Entries taken from a collection

___

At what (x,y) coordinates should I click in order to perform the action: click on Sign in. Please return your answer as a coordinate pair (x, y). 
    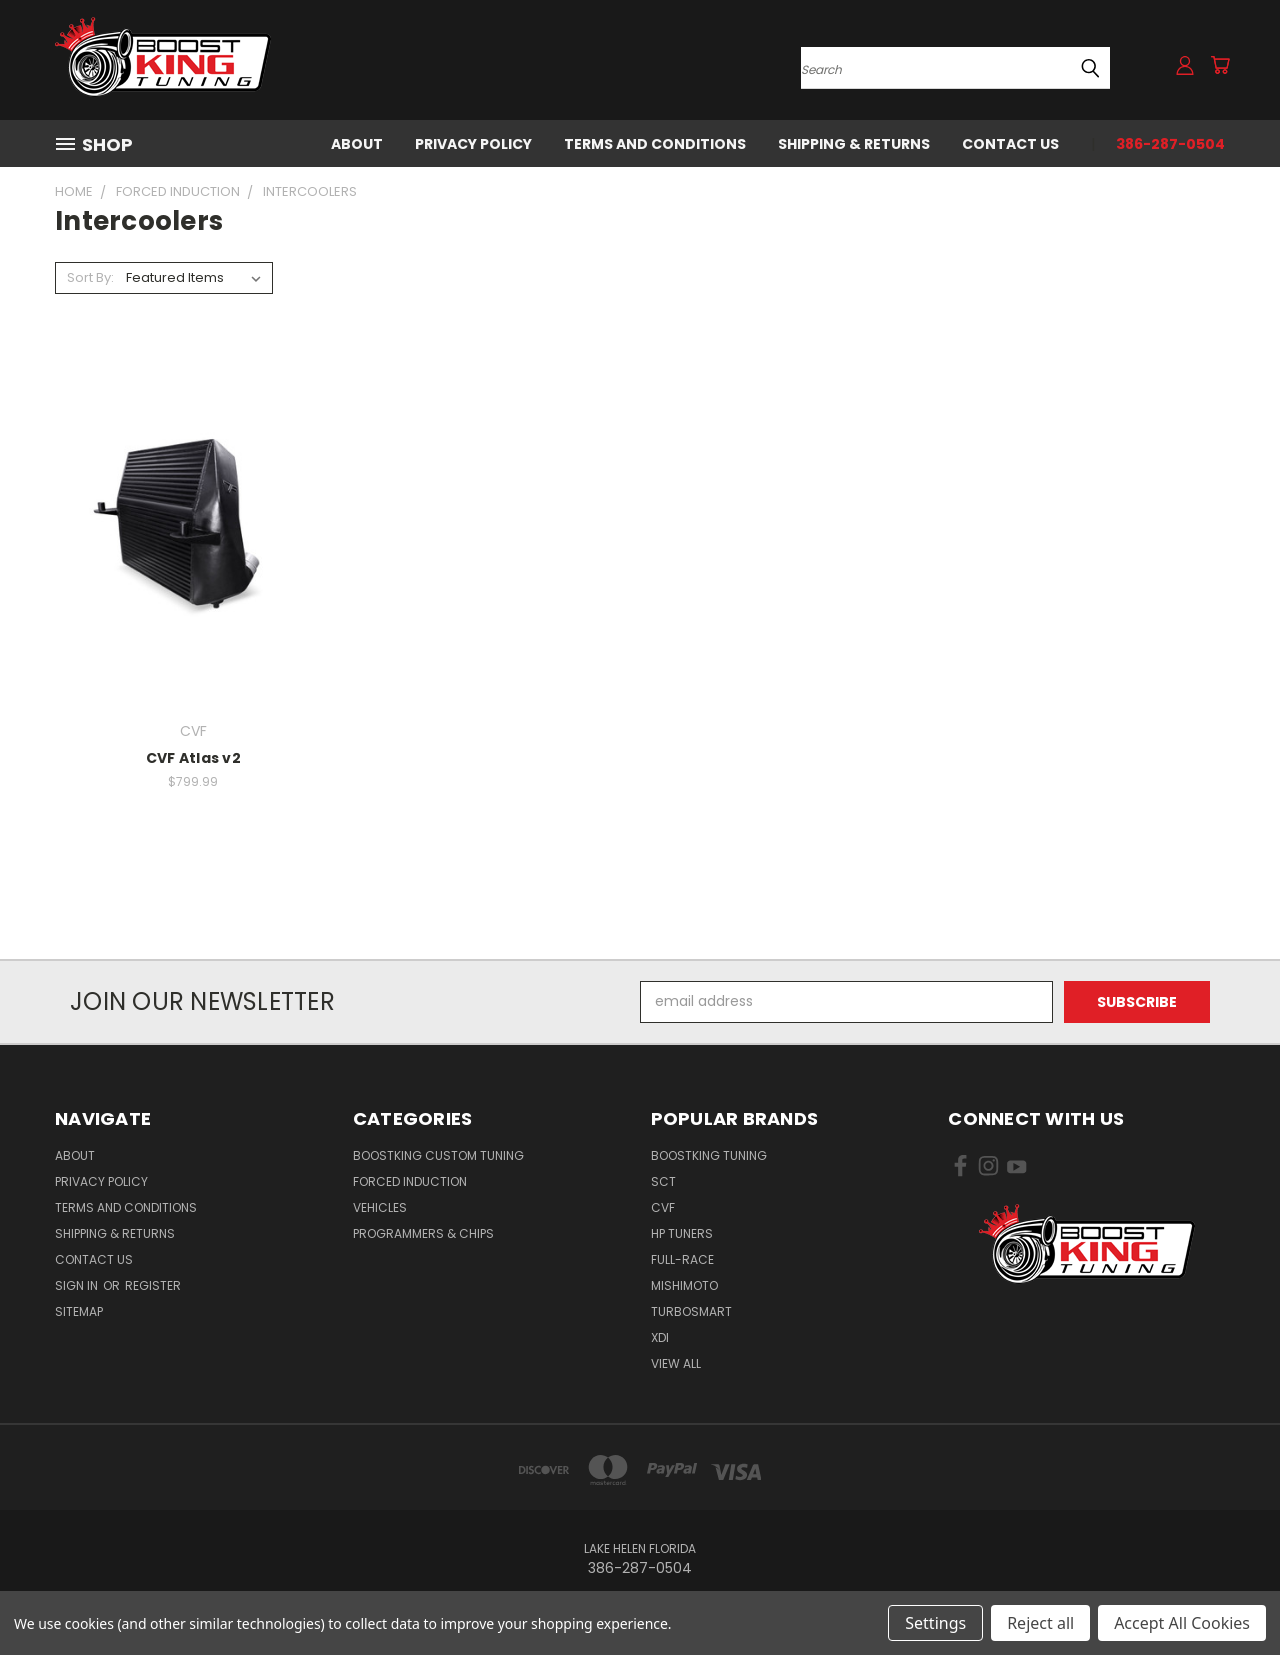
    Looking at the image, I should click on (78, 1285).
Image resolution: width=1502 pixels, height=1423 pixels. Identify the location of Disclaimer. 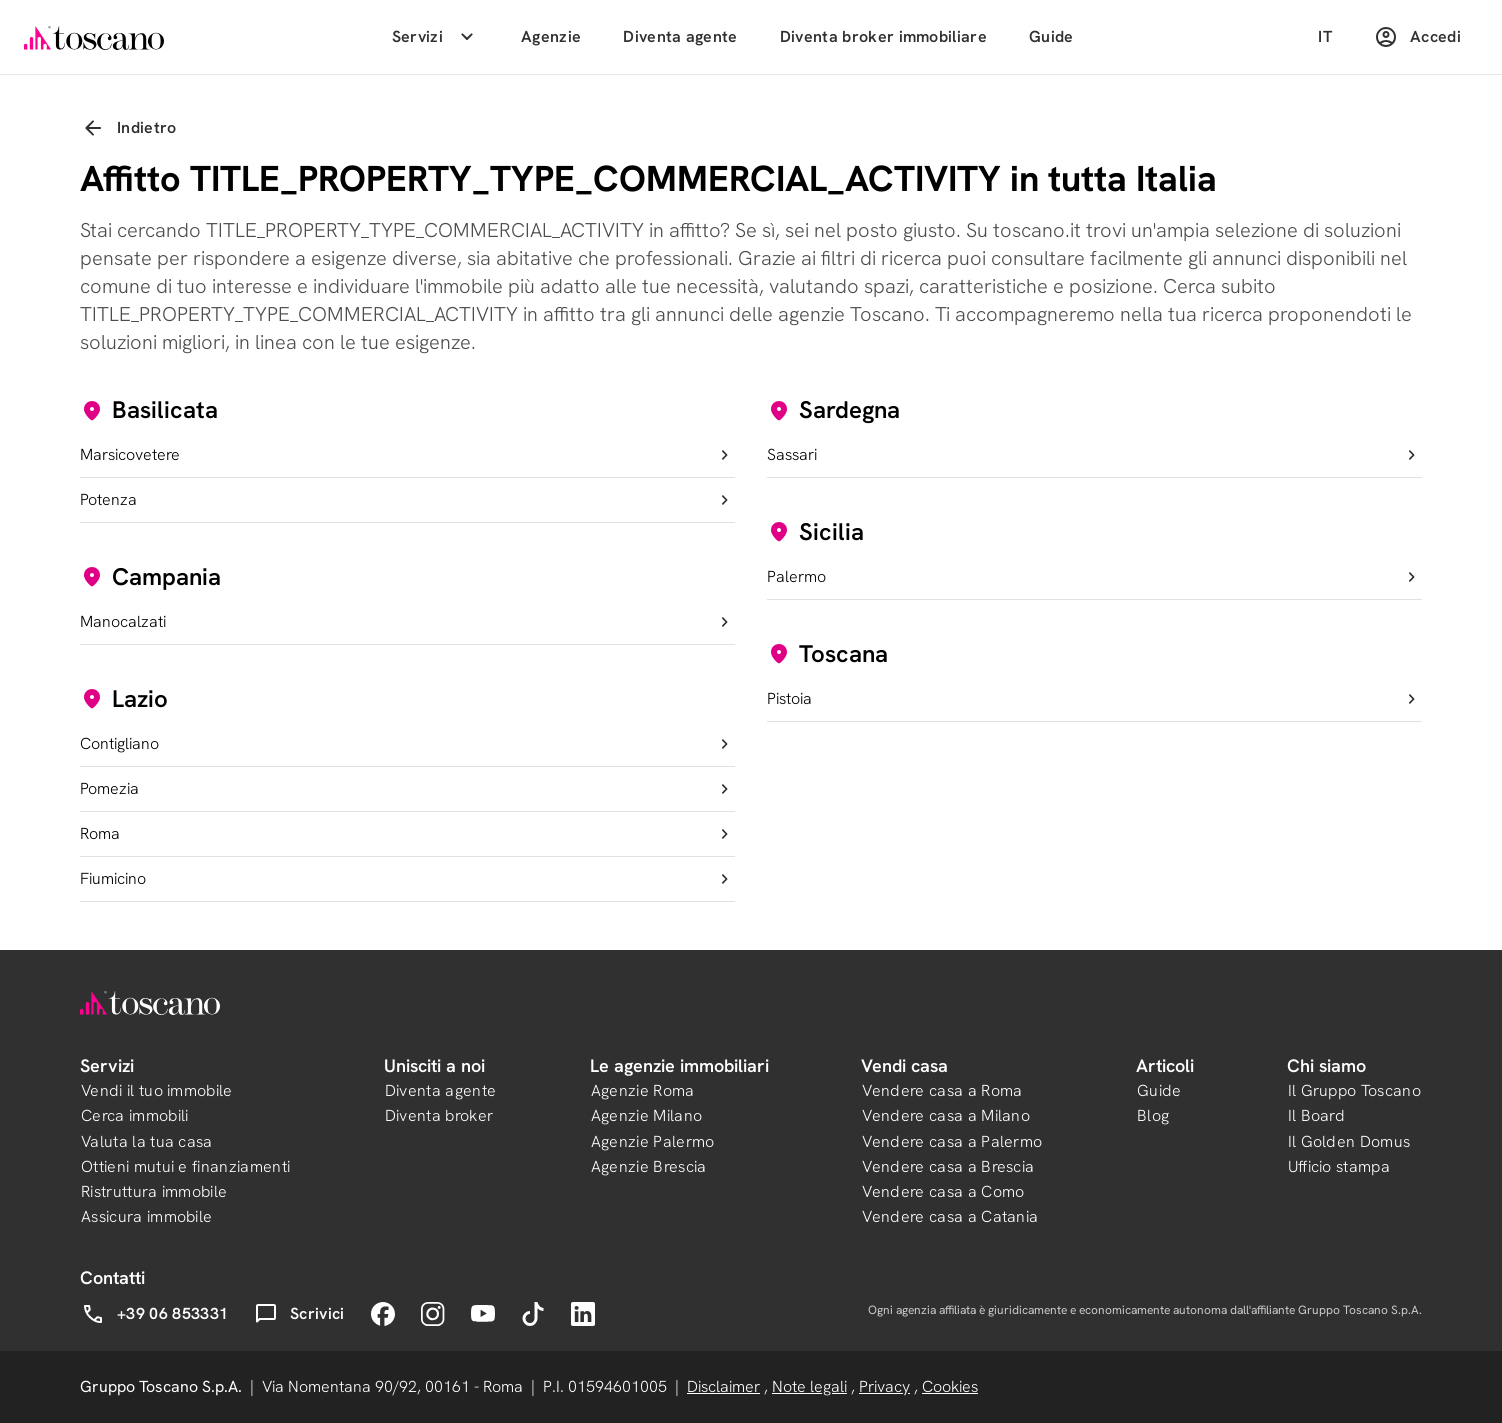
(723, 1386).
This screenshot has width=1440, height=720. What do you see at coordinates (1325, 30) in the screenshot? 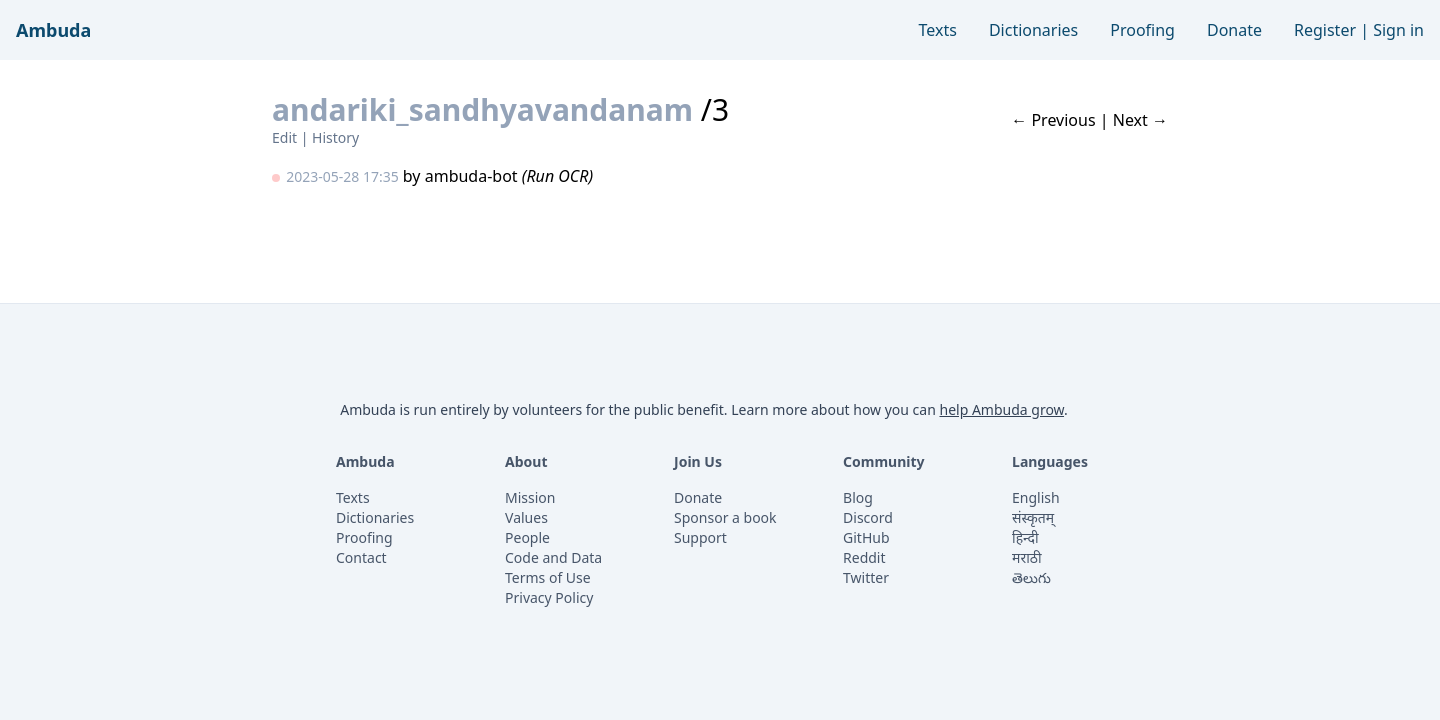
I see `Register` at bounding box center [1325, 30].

___

(Problem to solve) Skip the images and set down the rest of the data unchanged.

(Task solution)
At what (x,y) coordinates should I click in order to perform the action: click on Sign in. Please return your answer as a coordinate pair (x, y). 
    Looking at the image, I should click on (78, 1285).
Image resolution: width=1502 pixels, height=1423 pixels. Identify the location of Disclaimer. 
(723, 1386).
This screenshot has width=1440, height=720. What do you see at coordinates (1325, 30) in the screenshot? 
I see `Register` at bounding box center [1325, 30].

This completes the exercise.